Open-water conductively warms Ta at the ground–atmosphere interface, while the frozen, snow-covered ground has the opposite effect. In the winter, warming of surface air temperatures over ice-free water near Iceland has been shown by Ólafsson & Haraldsdóttir (2003) to increase the environmental lapse rate compared to a model assumed constant lapse rate (e.g. 7.5 °C in CHRM (Fang et al. 2013)). The higher atmospheric lapse rate over water gives snow a better chance of reaching the ground at a given Ta than over land, which results in a wide range of Trs in Iceland from 0.5 °C in inland areas to 2.1 °C along the northern coast (Ólafsson & Haraldsdóttir 2003). Dai (2008), using global 3-h data, found average land Trs 1.2 °C and ocean Trs 1.9 °C, a 0.7 °C warm bias over oceans. Similar findings at the regional scale were found in Scandinavia where ocean stations were shown to have a warmer Trs than land stations by ≈ 0.5 °C (Feiccabrino & Grigg 2016).

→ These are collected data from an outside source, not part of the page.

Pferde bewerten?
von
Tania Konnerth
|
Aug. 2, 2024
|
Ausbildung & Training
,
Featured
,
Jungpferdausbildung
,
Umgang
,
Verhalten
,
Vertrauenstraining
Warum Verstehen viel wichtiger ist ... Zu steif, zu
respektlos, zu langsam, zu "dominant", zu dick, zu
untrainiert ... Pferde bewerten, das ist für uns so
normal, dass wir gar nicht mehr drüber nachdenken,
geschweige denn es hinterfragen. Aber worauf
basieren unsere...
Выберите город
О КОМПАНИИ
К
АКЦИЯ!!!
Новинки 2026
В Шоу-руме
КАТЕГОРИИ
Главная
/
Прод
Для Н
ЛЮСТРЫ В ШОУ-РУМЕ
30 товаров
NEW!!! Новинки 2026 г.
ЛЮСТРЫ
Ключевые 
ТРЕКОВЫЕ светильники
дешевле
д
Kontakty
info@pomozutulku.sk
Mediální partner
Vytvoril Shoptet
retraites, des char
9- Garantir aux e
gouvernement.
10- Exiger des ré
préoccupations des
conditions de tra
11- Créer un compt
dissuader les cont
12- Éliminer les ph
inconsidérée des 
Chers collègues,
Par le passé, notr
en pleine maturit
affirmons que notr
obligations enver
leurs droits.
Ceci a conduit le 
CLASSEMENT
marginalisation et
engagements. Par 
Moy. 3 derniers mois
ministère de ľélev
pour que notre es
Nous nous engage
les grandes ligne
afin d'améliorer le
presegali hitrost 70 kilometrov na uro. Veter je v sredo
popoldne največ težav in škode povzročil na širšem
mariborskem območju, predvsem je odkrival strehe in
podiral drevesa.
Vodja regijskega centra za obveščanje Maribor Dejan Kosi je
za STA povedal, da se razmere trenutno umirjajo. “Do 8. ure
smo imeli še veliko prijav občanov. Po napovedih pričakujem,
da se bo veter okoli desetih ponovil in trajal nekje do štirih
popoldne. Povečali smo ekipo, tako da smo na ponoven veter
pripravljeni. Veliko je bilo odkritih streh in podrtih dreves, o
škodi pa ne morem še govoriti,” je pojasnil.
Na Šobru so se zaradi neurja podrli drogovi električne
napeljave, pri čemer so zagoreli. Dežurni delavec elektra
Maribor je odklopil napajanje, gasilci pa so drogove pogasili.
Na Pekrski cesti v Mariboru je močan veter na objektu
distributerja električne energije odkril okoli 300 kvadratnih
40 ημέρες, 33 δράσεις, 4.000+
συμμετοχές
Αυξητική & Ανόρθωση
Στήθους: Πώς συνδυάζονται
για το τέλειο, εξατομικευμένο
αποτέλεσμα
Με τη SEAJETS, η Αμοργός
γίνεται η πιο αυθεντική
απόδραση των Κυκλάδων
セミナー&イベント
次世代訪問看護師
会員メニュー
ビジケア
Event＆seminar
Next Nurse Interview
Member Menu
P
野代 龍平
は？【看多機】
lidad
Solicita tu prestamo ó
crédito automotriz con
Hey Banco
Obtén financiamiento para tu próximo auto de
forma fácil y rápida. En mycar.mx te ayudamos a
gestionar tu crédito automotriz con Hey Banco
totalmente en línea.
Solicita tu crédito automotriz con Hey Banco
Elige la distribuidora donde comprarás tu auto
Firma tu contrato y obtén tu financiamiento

Precipitation patterns are strongly affected by geographic barriers (hills/mountains) at multiple geographic scales. Air forced to rise over geographic barriers can cool to saturation, allowing water vapor to condense and cause enhanced precipitation on the windward side (Roth et al. 2018). This orographically enhanced precipitation causes a thicker melting layer, a lower 0 °C isotherm, and a decrease in the snow elevation compared to upwind areas (Minder et al. 2011). Descending air on the lee side of mountains dries resulting in lower atmospheric RH, more sublimation, and decreased precipitation totals compared to the windward side (Jennings et al. 2018; Roth et al. 2018). Geographic barriers also cause large variance in precipitation mass at local scales (Henn et al. 2018) and increased PPDS errors when fixed lapse rates or Trs are used (e.g. Harpold et al. 2017b). The impacts of topography on Trs are evident in data from Northern Hemisphere land stations which show the coolest Trs in lowland and maritime climates and the warmest Trs in continental mountain climates with a maximum of 4.5 °C on the Tibetan Plateau (Jennings et al. 2018). At local to regional scales, Trs from Scandinavia show a similar trend with lowland stations in Scandinavia having cooler Trs (1.0–1.1 °C) than hill and mountain stations Trs (1.2–1.6 °C) (Feiccabrino & Grigg 2016).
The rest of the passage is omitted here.